Second ground is as follows:-

The learned trial magistrate erred in law and fact in holding Maragua County Council had the power to allocate the said plot to the respondent while the respondent had not specifically applied to be allocated the plot in question.

On this ground from the evidence adduced by personnel of the County Council particularly  PW 2  and  DW 2 was very clear that the Council had the power in law to allocate the plot to the Respondent.  There was no evidence tendered either by the Appellant or the Respondent showing that there was an impediment to that power when there was no application for that specific plot by the respondent.  This ground 2 does fail.

Third ground is as follows:-

The learned trial magistrate erred in failing to consider that the Maragua County Council breached the law of natural justice.

In respect of this ground I am in agreement with the Respondent that it was being raised for the first time in this appeal.  However having stated in the previous grounds that the county council had the power to allocate to who ever had applied the plot on a permanent basis and bearing in mind that the first allocation to the Appellant was a temporary one there was no breach of nature justice in the allocation to the Respondent.  I find that this ground must also fail.

Fourth  ground is as follows:-

The learned magistrate erred in law in failing to observe that Maragua County Council was biased in dealing with the Appellants allocation case.

The appellant did not prove by evidence before the lower court that the county council was biased against it.  Indeed as correctly stated by the respondent the same was not pleaded in the plaint.  Had it been pleaded of necessity they ought to have been particulars of that bias.  I am of the view that this ground also must and does fail.

Fifth ground is as follows:-

The learned trial magistrate erred in law and fact in believing the respondents witnesses without any reason.

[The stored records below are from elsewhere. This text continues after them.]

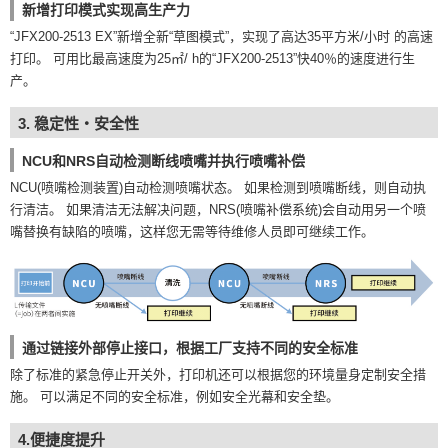
新增打印模式实现高生产力
“JFX200-2513 EX”新增全新“草图模式”，实现了高达35平方米/小时 的高速
打印。 可用比最高速度为25㎡/ h的“JFX200-2513”快40％的速度进行生
产。
3. 稳定性・安全性
NCU和NRS自动检测断线喷嘴并执行喷嘴补偿
NCU(喷嘴检测装置)自动检测喷嘴状态。 如果检测到喷嘴断线，则自动执
行清洁。 如果清洁无法解决问题，NRS(喷嘴补偿系统)会自动用另一个喷
嘴替换有缺陷的喷嘴，这样您无需等待维修人员即可继续工作。
通过链接外部停止接口，根据工厂支持不同的安全标准
除了标准的紧急停止开关外，打印机还可以根据您的环境量身定制安全措
施。 可以满足不同的安全标准，例如安全光幕和安全垫。
4.便捷度提升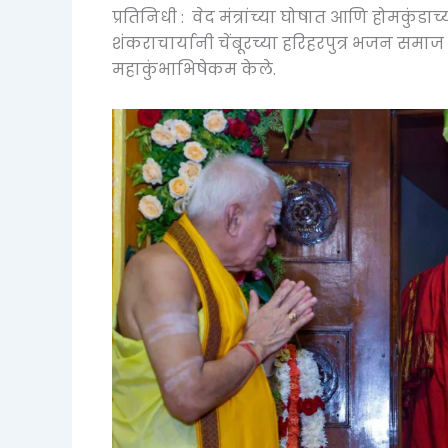
प्रतिनिधी : वेद मंत्रांच्या घोषात आणि होमकुंडाच
शं‍कराचार्यानी चेंबूरच्या हरिहरपुत्र भजन समाज
महाकुंभाभिषेकम केले.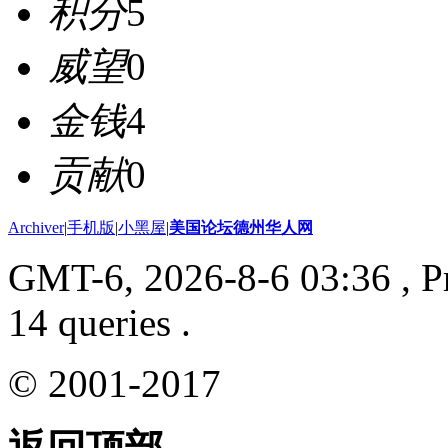
积分
5
威望
0
金钱
4
贡献
0
Archiver
|
手机版
|
小黑屋
|
美国论坛德州华人网
GMT-6, 2026-8-6 03:36
, P
14 queries .
© 2001-2017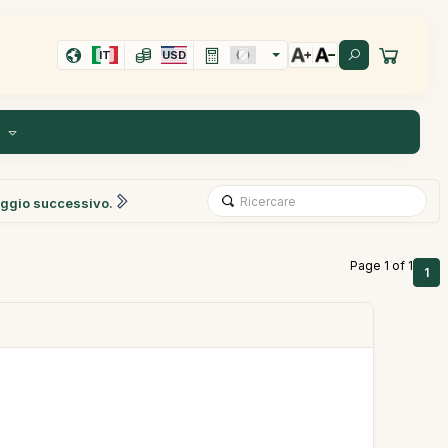
IT
USD
I
ggio successivo.
Page 1 of 1
1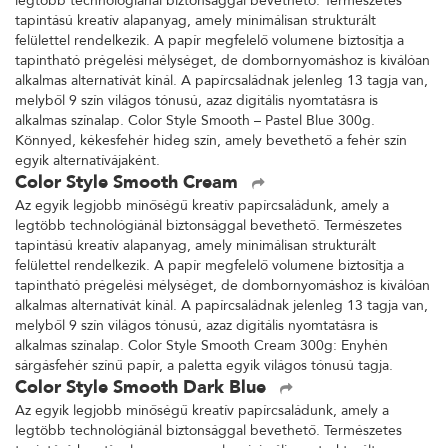
legtöbb technológiánál biztonsággal bevethető. Természetes
tapintású kreatív alapanyag, amely minimálisan strukturált
felülettel rendelkezik. A papír megfelelő volumene biztosítja a
tapintható prégelési mélységet, de dombornyomáshoz is kiválóan
alkalmas alternatívát kínál. A papírcsaládnak jelenleg 13 tagja van,
melyből 9 szín világos tónusú, azaz digitális nyomtatásra is
alkalmas színalap. Color Style Smooth – Pastel Blue 300g.
Könnyed, kékesfehér hideg szín, amely bevethető a fehér szín
egyik alternatívájaként.
Color Style Smooth Cream
Az egyik legjobb minőségű kreatív papírcsaládunk, amely a
legtöbb technológiánál biztonsággal bevethető. Természetes
tapintású kreatív alapanyag, amely minimálisan strukturált
felülettel rendelkezik. A papír megfelelő volumene biztosítja a
tapintható prégelési mélységet, de dombornyomáshoz is kiválóan
alkalmas alternatívát kínál. A papírcsaládnak jelenleg 13 tagja van,
melyből 9 szín világos tónusú, azaz digitális nyomtatásra is
alkalmas színalap. Color Style Smooth Cream 300g: Enyhén
sárgásfehér színű papír, a paletta egyik világos tónusú tagja.
Color Style Smooth Dark Blue
Az egyik legjobb minőségű kreatív papírcsaládunk, amely a
legtöbb technológiánál biztonsággal bevethető. Természetes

I have re-examined the evidence of the lower court.  In that re-examination and evaluation I find that this ground cannot succeed.  I find that I am in agreement with the finding of the learned magistrate in that the appellant failed to prove its case on a balance of probability.  The evidence tendered clearly showed that the county council had a right of allocation and had not breached any law in allocating the respondent the plot.  This ground fails.

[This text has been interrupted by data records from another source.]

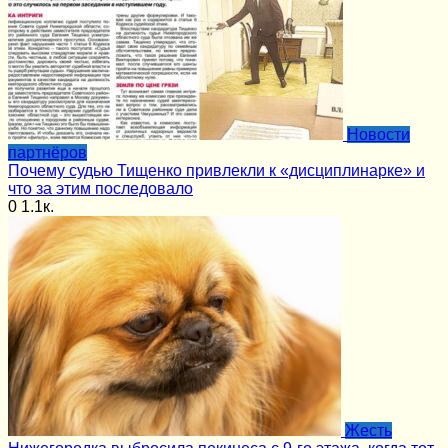
Новости
партнёров
Почему судью Тищенко привлекли к «дисциплинарке» и
что за этим последовало
0
1.1к.
Жесть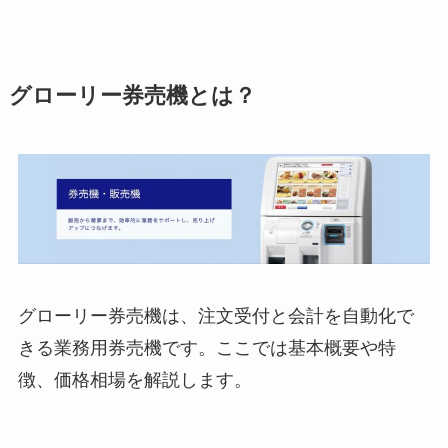
グローリー券売機とは？
グローリー券売機は、注文受付と会計を自動化で
きる業務用券売機です。ここでは基本概要や特
徴、価格相場を解説します。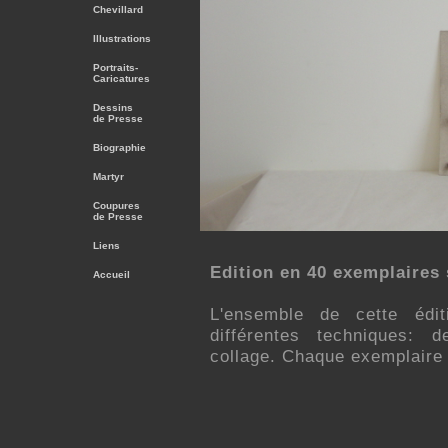
Chevillard
Illustrations
Portraits-
Caricatures
Dessins
de Presse
Biographie
Martyr
Coupures
de Presse
Liens
Edition en 40 exemplaires 
Accueil
L'ensemble de cette édi
différentes techniques: d
collage. Chaque exemplaire 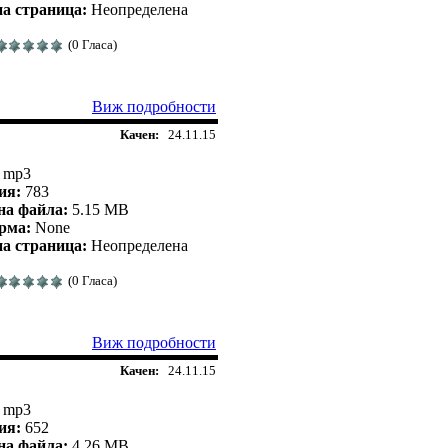
а страница:
Неопределена
(0 Гласа)
Виж подробности
Качен:
24.11.15
mp3
ия:
783
на файла:
5.15 MB
рма:
None
а страница:
Неопределена
(0 Гласа)
Виж подробности
Качен:
24.11.15
mp3
ия:
652
на файла:
4.26 MB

Before concluding on this appeal I wish to deal with issue that were raised in the submission made by advocates.  The appellants advocate’s was of the view that the appeal should succeed because the county council not being parties in the suit did not bring documents relating to the  allocation undertaken.  The question that arises from such a submission is which party stands to fail in their case when documents are not presented before court.  in my view it is the appellant whose case failed for lack of those documents.  See Section 107 of the Evidence Act.

The respondent counsel submitted that the appeal before court is incompetent because the  heading of the memo of appeal indicated that the appeal was by Mbari Ya Kibugi Self Help Group.  The advocate of the Respondent argued that since this group is not registered either as a cooperation, limited liability company or a firm under business names act it could not bring action in its name.  To that extent I am in agreement with the Respondent advocate but I do not agree with his submission that such an error in the title would cause an appeal to be incompetent.  The Appellant in making this appeal was not filing fresh action rather the Appellant was appealing against the decision of the lower court where the Chairman of the ground was properly stated as the party in the action.

I am of the view that the failure to put the name of the chairman in this appeal is a mere irregularity which does not go to the root of the appeal.

In the end I find that the appeal cannot succeed and the same is dismissed and the costs of this appeal shall be paid by the original Plaintiff Stephen A. Maina to the Respondent hereof.